毛皮や骨が付いたままの肉を餌とする手法は屠体給餌(とたいきゅうじ)と呼ばれ、豊橋総合動植物公園(のんほいパーク)などが動物福祉の観点から実践している。日本を代表する上野動物園も採用したことで、屠体給餌やリレーPJの活動に弾みがつきそうだ。
リレーPJは2021年、前東栄町長の尾林克時さん(75)らが会社として設立。奥三河でわなにかかったシカを有償で引き取り、洗浄や加熱殺菌をして、皮や骨、ひづめが付いたままの肉を動物園に販売する。
尾林さんによると、今ではのんほいパークなど数カ所の施設へ定期的に納入しており、年間300頭余りを加工。上野動物園からは昨年になって注文が入り、今年は定期的に発送する。
■被害は年70億円
動物園のライオンやトラは、自然環境に近い状態の餌を与えることで、野生の獲物を狩った時と似た採食行動を見せる。ストレス軽減や健康維持に役立つほか、来園者に本来に近い姿を見てもらう機会となる。

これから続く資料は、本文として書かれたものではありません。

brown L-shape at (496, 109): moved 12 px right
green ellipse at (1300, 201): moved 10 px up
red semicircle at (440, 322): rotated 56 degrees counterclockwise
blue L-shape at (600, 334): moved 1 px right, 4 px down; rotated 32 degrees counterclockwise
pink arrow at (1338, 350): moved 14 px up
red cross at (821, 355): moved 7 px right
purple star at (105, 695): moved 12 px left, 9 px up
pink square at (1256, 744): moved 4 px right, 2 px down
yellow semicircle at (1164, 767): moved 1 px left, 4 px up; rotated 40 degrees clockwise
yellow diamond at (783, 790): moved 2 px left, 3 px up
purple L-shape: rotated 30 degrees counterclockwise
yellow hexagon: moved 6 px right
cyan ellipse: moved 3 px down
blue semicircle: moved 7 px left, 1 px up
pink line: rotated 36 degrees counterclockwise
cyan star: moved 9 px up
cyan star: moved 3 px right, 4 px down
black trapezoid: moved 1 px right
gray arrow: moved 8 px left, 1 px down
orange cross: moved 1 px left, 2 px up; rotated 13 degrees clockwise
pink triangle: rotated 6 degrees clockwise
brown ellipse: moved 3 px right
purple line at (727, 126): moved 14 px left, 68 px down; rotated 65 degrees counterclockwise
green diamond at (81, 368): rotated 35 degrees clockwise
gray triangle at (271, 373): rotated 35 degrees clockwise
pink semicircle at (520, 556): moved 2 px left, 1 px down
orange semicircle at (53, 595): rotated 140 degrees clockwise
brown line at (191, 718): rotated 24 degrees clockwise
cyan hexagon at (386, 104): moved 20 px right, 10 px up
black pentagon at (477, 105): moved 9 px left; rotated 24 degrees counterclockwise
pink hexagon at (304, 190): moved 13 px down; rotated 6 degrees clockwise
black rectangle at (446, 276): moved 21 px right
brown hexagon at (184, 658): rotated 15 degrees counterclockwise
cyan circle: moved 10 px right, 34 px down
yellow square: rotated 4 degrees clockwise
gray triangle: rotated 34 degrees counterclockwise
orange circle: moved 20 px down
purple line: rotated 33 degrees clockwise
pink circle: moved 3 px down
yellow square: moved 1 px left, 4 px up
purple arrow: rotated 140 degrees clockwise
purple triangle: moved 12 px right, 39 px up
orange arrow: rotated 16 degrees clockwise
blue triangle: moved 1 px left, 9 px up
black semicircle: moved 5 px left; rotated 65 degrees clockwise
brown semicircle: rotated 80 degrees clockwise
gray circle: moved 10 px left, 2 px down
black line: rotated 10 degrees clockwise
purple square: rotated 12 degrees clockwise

皮付き肉を与える効果について、上野動物園は給餌イベントを紹介したインターネット上の記事で「野生のトラでも見られるような『毛皮を剥ぐ』『骨から肉を引きちぎる』などの行動を引き出すことができる」と評価している。
一方、野生のシカは山間部で数が増え、山林や畑が荒らされる食害が深刻だ。農林水産省の資料によると、シカによる農林水産被害は年間70億円(23年度)に達する。
捕獲される数も年間72万頭(同年度)に上るが、このうちジビエ料理やペットフードなどに利用される割合は2割弱。大半は埋却処分されており、さらなる資源活用が求められる。
尾林さんは「上野動物園で使われることは注目度が高い。これをきっかけに、駆除されたシカの活用がもっと広がってほしい」と話している。